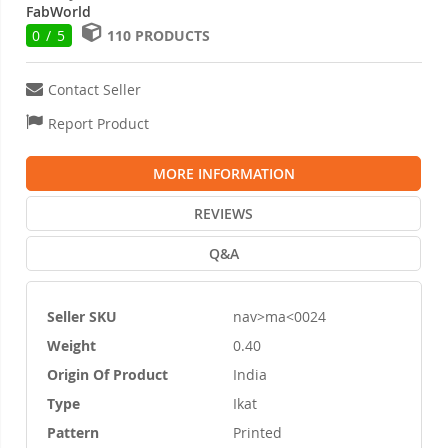
FabWorld
0 / 5
110 PRODUCTS
Contact Seller
Report Product
MORE INFORMATION
REVIEWS
Q&A
Seller SKU
nav>ma<0024
More
Weight
0.40
Information
Origin Of Product
India
Type
Ikat
Pattern
Printed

——

* Your instructions
Drop the pictures, then write out everything else in the records exactly.

* Written response
FabWorld
0 / 5
110 PRODUCTS
Contact Seller
Report Product
MORE INFORMATION
REVIEWS
Q&A
Seller SKU
nav>ma<0024
More
Weight
0.40
Information
Origin Of Product
India
Type
Ikat
Pattern
Printed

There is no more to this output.